Figure 3: Multistage data generation pipeline.

Experimental Results

Audio-Reasoner demonstrates superior performance across multiple benchmarks, surpassing state-of-the-art models like Qwen2-Audio-Instruct and Gemini-1.5-Pro in MMAU-mini and AIR-Bench chat/foundation tasks. It achieves a significant +25.4% improvement in MMAU-mini, +14.6% gains in AIR-Bench chat, and +30.6% enhancement in CoVoST2, validating its competencies in structured reasoning and inference scaling.

Audio-Reasoner's outperformance is attributed to the depth of reasoning enabled by the CoTA dataset, which provides intricately detailed annotations and questions, allowing proficient handling of complex multimodal interactions.

Case Study

A detailed case study illustrates Audio-Reasoner's prowess in handling multi-turn dialogue tasks, showcasing its ability to identify speaker roles and comprehensively analyze multi-faceted audio inputs. The structured approach ensures that outputs are logically sound and contextually relevant, setting a new standard in audio reasoning tasks.

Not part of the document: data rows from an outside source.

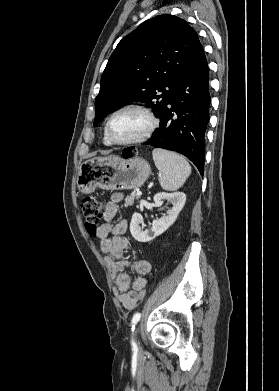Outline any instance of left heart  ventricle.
<instances>
[{
  "label": "left heart ventricle",
  "instance_id": "obj_1",
  "mask_svg": "<svg viewBox=\"0 0 279 391\" xmlns=\"http://www.w3.org/2000/svg\"><path fill=\"white\" fill-rule=\"evenodd\" d=\"M148 126L144 114L134 110L118 113L111 121L110 135L117 141H126L140 135Z\"/></svg>",
  "mask_w": 279,
  "mask_h": 391
}]
</instances>
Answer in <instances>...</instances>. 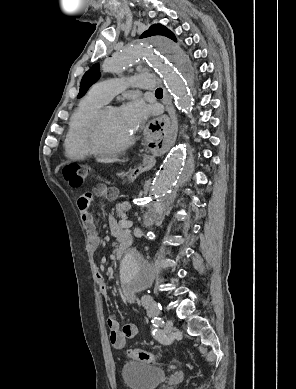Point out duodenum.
<instances>
[{
	"instance_id": "1",
	"label": "duodenum",
	"mask_w": 296,
	"mask_h": 389,
	"mask_svg": "<svg viewBox=\"0 0 296 389\" xmlns=\"http://www.w3.org/2000/svg\"><path fill=\"white\" fill-rule=\"evenodd\" d=\"M131 242H132V239H131L130 235L122 236L119 239V246H118L116 253H115L116 259H120L125 254V252L129 248V246L131 245Z\"/></svg>"
}]
</instances>
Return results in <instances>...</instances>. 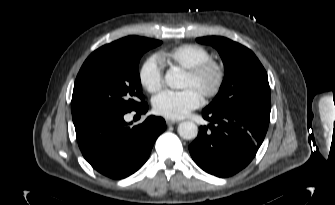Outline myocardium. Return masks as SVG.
<instances>
[{"instance_id": "obj_1", "label": "myocardium", "mask_w": 335, "mask_h": 205, "mask_svg": "<svg viewBox=\"0 0 335 205\" xmlns=\"http://www.w3.org/2000/svg\"><path fill=\"white\" fill-rule=\"evenodd\" d=\"M210 73L214 75V81L209 87H205L201 91V94L206 98L215 97L221 91L226 78L224 65L210 58L186 70V74L196 81H201Z\"/></svg>"}]
</instances>
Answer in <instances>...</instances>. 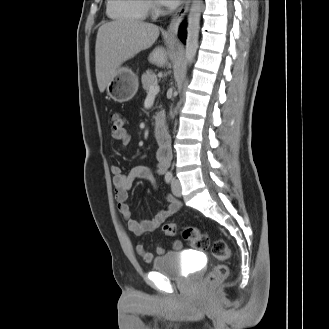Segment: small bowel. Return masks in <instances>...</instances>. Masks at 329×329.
I'll use <instances>...</instances> for the list:
<instances>
[{
  "mask_svg": "<svg viewBox=\"0 0 329 329\" xmlns=\"http://www.w3.org/2000/svg\"><path fill=\"white\" fill-rule=\"evenodd\" d=\"M122 148L128 147L132 142V136L128 131H124L121 136H114ZM168 167L166 161H159L155 165V170L158 174H163ZM111 172L113 175V186L114 194L117 202L118 210L123 219L127 221L128 229L135 235H141L148 231H153L157 229L167 218L174 215L179 208L181 203L178 199L172 195L166 196L167 207L159 212L150 220L137 221L132 219V212L127 204L129 190L132 187L133 182L136 179L146 180L151 183L152 186L156 187V179L148 166L137 165L132 167L127 173H124L121 166L114 164L111 166ZM171 247L174 250H181L182 243L179 240H174L171 242ZM136 252L141 256L145 262H151L153 260V255L147 249L144 243L138 242L135 245ZM165 252L162 246H157L156 253L158 255Z\"/></svg>",
  "mask_w": 329,
  "mask_h": 329,
  "instance_id": "obj_1",
  "label": "small bowel"
}]
</instances>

Figure 4: Example of Audio-Reasoner answering music-based question.

Conclusion

Audio-Reasoner represents a significant advance in the field of audio language modeling, demonstrating that structured chain-of-thought methodologies can drastically improve reasoning capabilities in LALMs. The CoTA dataset plays a pivotal role in this achievement, offering a complex and comprehensive training ground for models. Future work may involve expanding reasoning models to support multi-turn dialogue and cross-modal understanding, potentially leading to more robust applications in AI-driven speech systems. Evolution in this field continues to underscore the importance of structured reasoning frameworks and high-quality annotation in the training of cognitive AI models.